Rating difficulty. Hardest call was cost_burden: list price clearly sits in the 4 band, but lived patient cost is often in the 1 band. Resolved by scoring the list price and using the pitch to translate honestly — "sticker price is high, copay programs bring most insured patients close to zero" — rather than scoring the post-coverage cost and hiding the gross price.
Microbiome Drugs for C. diff
Single in-clinic enema (Rebyota) or four oral capsules daily for three days with one bowel-prep evening (Vowst). No ongoing protocol.
For the rCDI patient, breaking the relapsing-diarrhea cycle restores daily function within 1–2 weeks. ECOSPOR III absolute risk reduction 27 percentage points at 8 weeks (Feuerstadt et al., NEJM 2022); PUNCH CD3 showed ~12 percentage points (Khanna et al., Drugs 2022); ~85–92% sustained response at 6 months in pooled analyses.
One pivotal Phase 3 RCT per product (PUNCH CD3 for Rebyota, ECOSPOR III for Vowst), supportive open-label Phase 3 (ECOSPOR IV), integrated analyses across trials, AGA 2024 GRADE-based guideline recommendation (Peery et al., Gastroenterology 2024). Not a 5: no head-to-head against FMT or each other, and the Bayesian primary analysis design of PUNCH CD3 is non-standard.

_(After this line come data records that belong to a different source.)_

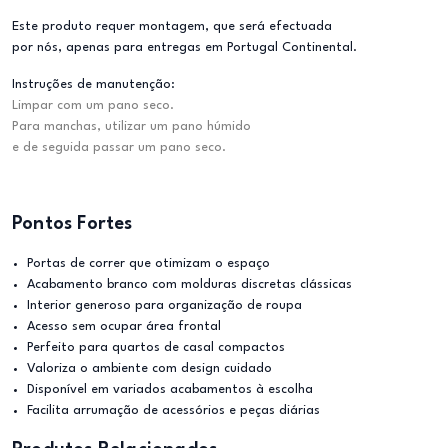
Este produto requer montagem, que será efectuada
por nós, apenas para entregas em Portugal Continental.
Instruções de manutenção:
Limpar com um pano seco.
Para manchas, utilizar um pano húmido
e de seguida passar um pano seco.
Pontos Fortes
Portas de correr que otimizam o espaço
Acabamento branco com molduras discretas clássicas
Interior generoso para organização de roupa
Acesso sem ocupar área frontal
Perfeito para quartos de casal compactos
Valoriza o ambiente com design cuidado
Disponível em variados acabamentos à escolha
Facilita arrumação de acessórios e peças diárias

Active rCDI involves ≥10 watery stools/day, dehydration, malabsorption — energy crash is severe. Real-world Rebyota cohorts show quality-of-life and functional recovery to near-baseline within 4–8 weeks of successful treatment.
rCDI carries non-trivial mortality (tens of thousands of US deaths/year; Guh et al., NEJM 2020) and successful microbiome restoration reduces hospitalization and death risk in this subgroup. Population-bounded — at-risk pool is adults with prior rCDI, not the general population — so the effect on overall life expectancy is small but real.
Breaking a months-to-years cycle of relapsing infection produces real anxiety and depression relief; rCDI QoL data shows baseline psychological burden comparable to active IBD, with measurable improvement after sustained response.
Wholesale acquisition cost ~$9,500/course Rebyota, ~$17,500/course Vowst. Most commercially-insured and Medicare patients pay little or nothing after coverage and copay programs (Vowst Voyage to $0 for eligible commercial patients), but the listed cost is in the major tier and uninsured access depends on manufacturer assistance.